Sunday, May 28, 2006

Memorial Day

This was on PostSecret this morning. Reading things like this make me wonder, again, what it is we're doing over there.

Saturday, May 27, 2006

A completely useless Saturday post

Since it's Saturday and no one really reads blogs on Saturday and since it's a holiday weekend and everyone's probably out doing something useful with their lives I figured I could put up a completely pointless post and no one would notice. So here goes.

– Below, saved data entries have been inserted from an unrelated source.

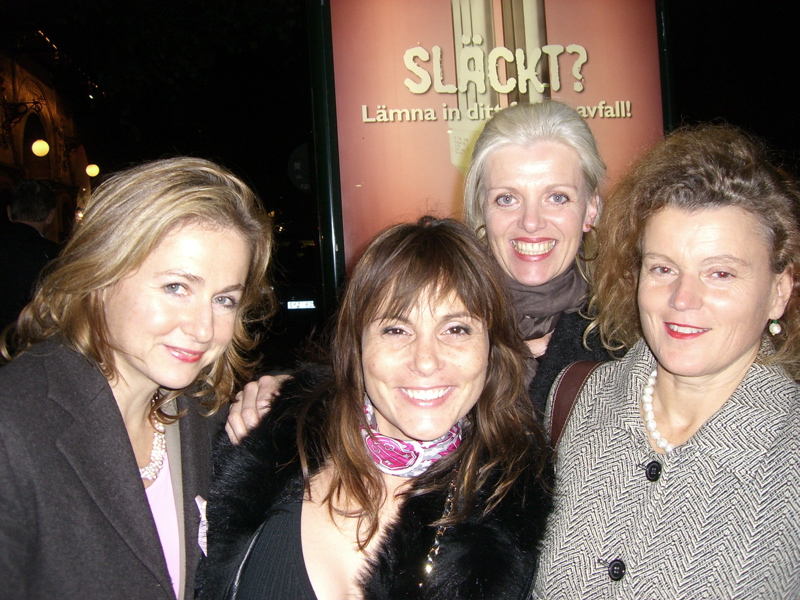 Identify the location of lights. This screenshot has width=800, height=600. (41, 160), (92, 171). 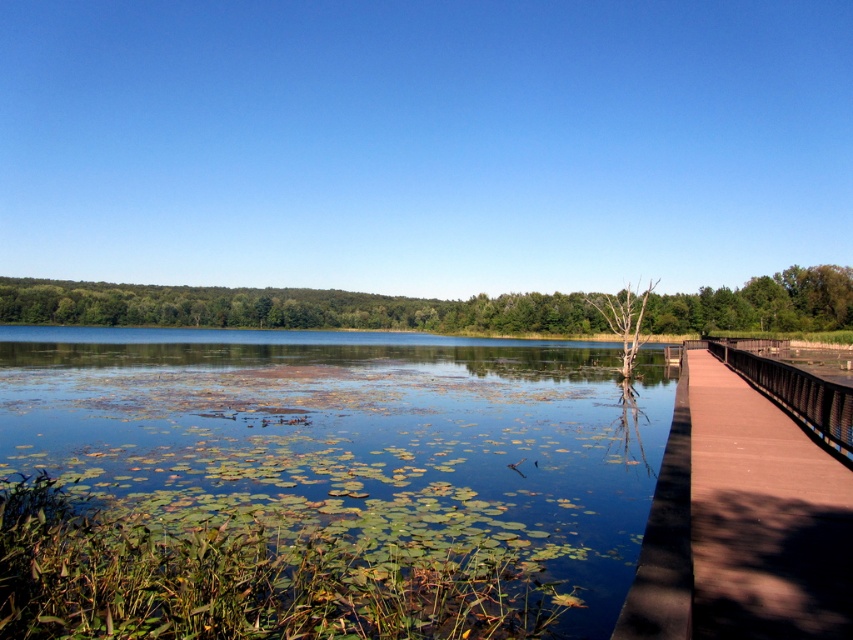 Question: Observing the image, what is the correct spatial positioning of green leafy water at center in reference to green leafy tree at center?

Choices:
 (A) right
 (B) left

Answer: (A)

Question: Which of the following is the farthest from the observer?

Choices:
 (A) (x=321, y=321)
 (B) (x=154, y=419)
 (C) (x=724, y=380)

Answer: (A)

Question: Which of the following is the closest to the observer?

Choices:
 (A) green leafy water at center
 (B) green leafy tree at center
 (C) brown wooden bridge at right

Answer: (C)

Question: Is green leafy water at center below green leafy tree at center?

Choices:
 (A) yes
 (B) no

Answer: (A)

Question: Which object is closer to the camera taking this photo?

Choices:
 (A) green leafy tree at center
 (B) green leafy water at center
 (C) brown wooden bridge at right

Answer: (C)

Question: In this image, where is green leafy water at center located relative to green leafy tree at center?

Choices:
 (A) below
 (B) above

Answer: (A) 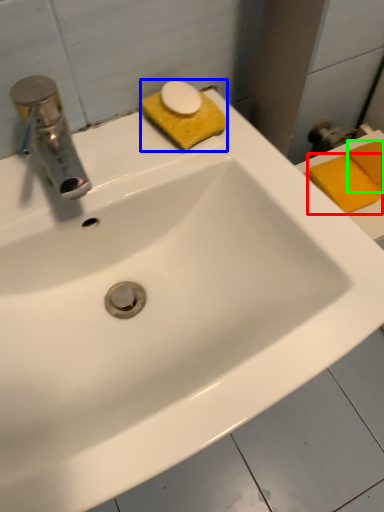 Question: Estimate the real-world distances between objects in this image. Which object is farther from soap (highlighted by a red box), soap (highlighted by a blue box) or soap (highlighted by a green box)?

Choices:
 (A) soap
 (B) soap

Answer: (A) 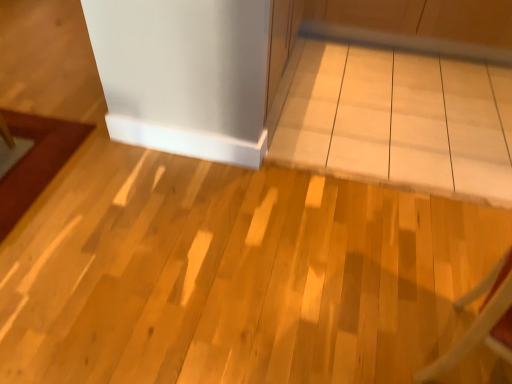 Image resolution: width=512 pixels, height=384 pixels. In order to click on vacant space behind wooden chair at lower right in this screenshot , I will do `click(434, 271)`. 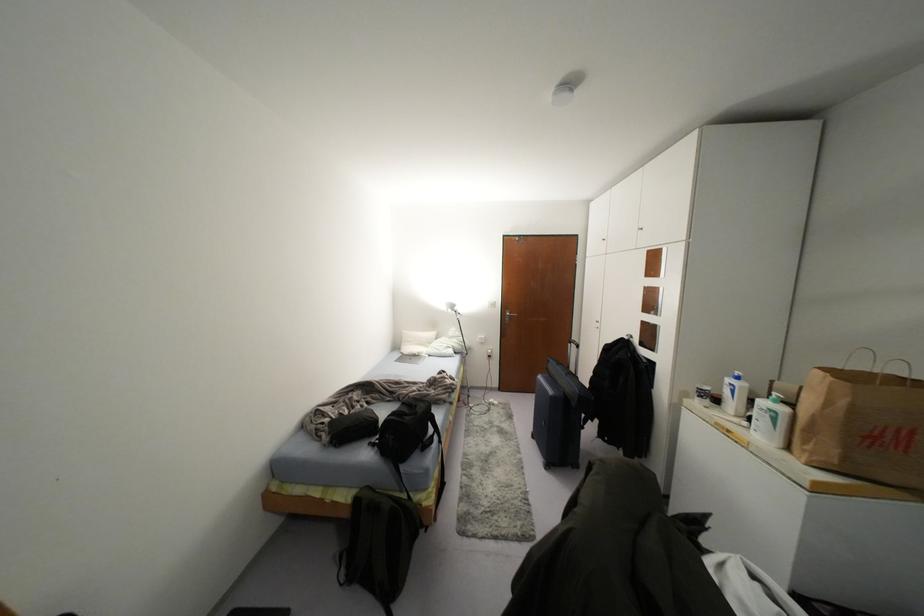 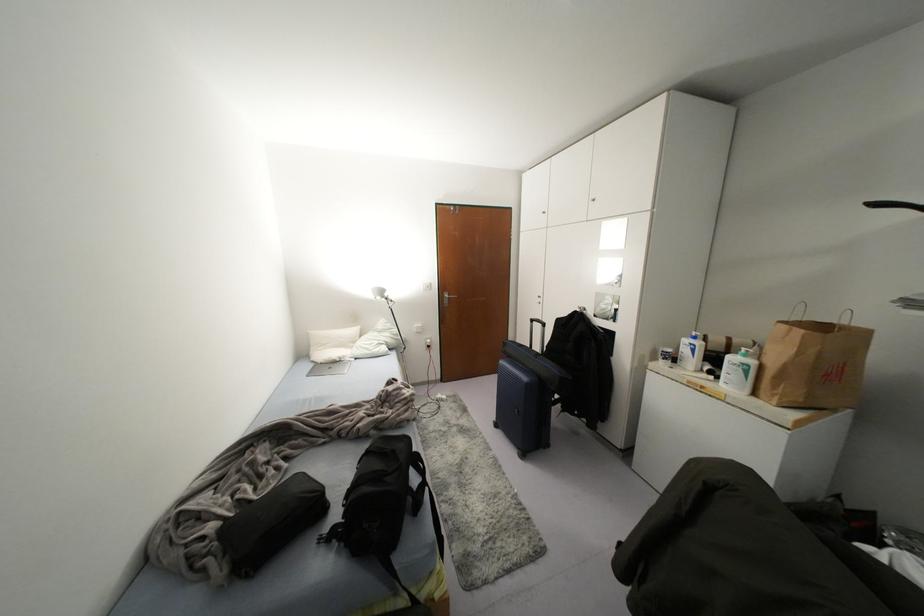 Locate, in the second image, the point that corresponds to (x=416, y=406) in the first image.

(393, 451) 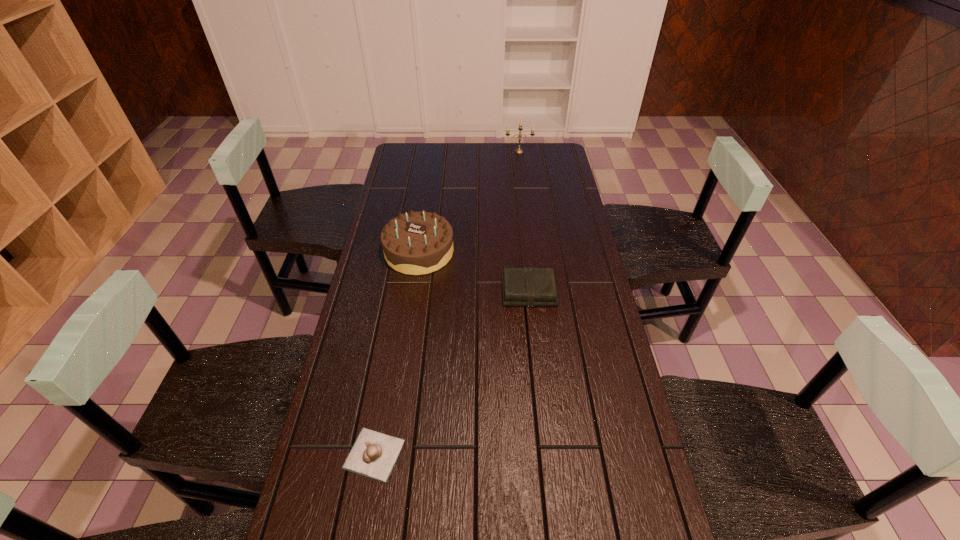 Find the location of a particular element. This screenshot has width=960, height=540. free space at the right edge of the desktop is located at coordinates (566, 206).

The width and height of the screenshot is (960, 540). What are the coordinates of `vacant space at the far right corner` in the screenshot? It's located at (538, 150).

At what (x,y) coordinates should I click in order to perform the action: click on vacant space that's between the farthest object and the nearest object. Please return your answer as a coordinate pair (x, y). The height and width of the screenshot is (540, 960). Looking at the image, I should click on (446, 303).

This screenshot has width=960, height=540. I want to click on free space between the second shortest object and the shortest object, so click(451, 373).

I want to click on free area in between the third tallest object and the farthest object, so click(524, 221).

Locate an element on the screen. This screenshot has width=960, height=540. vacant area that lies between the garlic and the second nearest object is located at coordinates (451, 373).

Locate an element on the screen. This screenshot has height=540, width=960. free space between the birthday cake and the farthest object is located at coordinates (469, 201).

This screenshot has width=960, height=540. I want to click on unoccupied area between the candle and the third farthest object, so click(524, 221).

50 Silly things I love, in no particular order:

1. Good writing
2. The smell of fresh-cut grass, especially on Saturday mornings
3. Books--the sight of them, the smell of them. Rows and rows of them stacked, pressed together, waiting to be opened and pour out their mysteries
4. Banana pudding, the kind your mom makes at home with Nilla wafers and Cool Whip
5. Hydrangeas in a blue glass vase
6. Christmas Eve
7. Towels still warm from the dryer
8. 1980's hair bands. Long hair, make-up, tight pants. There is nothing so cheesily wonderful as the power ballad
9. A room of my own
10. Sleeping with a warm dog curled up against your back
11. The slow, soft swell of the violin
12. Fairy tales
13. Led Zeppelin (Come on, you gotta admit-Plant was hot back in the day)
14. A clean house
15. Road trips
16. Jane Austen's books (Odd, since most of the books I normally read tend to be of the horror/bizarro genre. Gotta love those English romances, eh?)
17. European history circa 15th-18th centuries (I have no explanation for this one either, except there were some really kickass women back in those days)
18. The paintings of Jackson Pollock and Gerhard Richter. Sloppy, messy, disorganized, and absolutely beautiful.
19. Vintage photographs
20. Old cars
21. Pumpkin pie
22. Fuzzy navels (I'm talking about Peach Schnapps and OJ. Get your minds out of the gutter.)
23. Christmas lights
24. Rainy days
25. Flip-flops
26. New notebooks (So much possiblity)
27. The first day of school (Still a nerd, after all these years)
28. Libraries
29. Full moons at the beach
30. Fairs, carnivals, and worst of all, fair food--foot-long corn dogs, turkey drumsticks, and caramel apples
31. Early morning walks
32. Wraparound porches
33. Chocolate milkshakes
34. Rufus Wainwright
35. Stargazer lilies
36. Travel guides (Not that I ever go anywhere)
37. Shabby chic decorating
38. Thrift stores
39. Whacking the hell out of a golf ball--I'm good at the whacking, not so good at the aiming
40. Getting mail, any kind, even junk
41. Long skirts
42. Candy canes
43. Fireworks
44. Making useless lists
45. Watching people
46. Reading fantastic blogs
47. Funny socks
48. Mountains, particularly the Blue Ridge mountains in Virginia
49. Roller coasters
50. Making someone laugh

So, there is my completely nonsensical list. Maybe it'll inspire someone to go out and write something way better. Or it may just inspire them to click the 'Next Blog' button, who knows.

Friday, May 26, 2006

High School High

It started with the mail. A simple, unassuming envelope, with my name on the front in neat, bold script. Harmless enough, until I opened it. It took me a second to register what I was reading.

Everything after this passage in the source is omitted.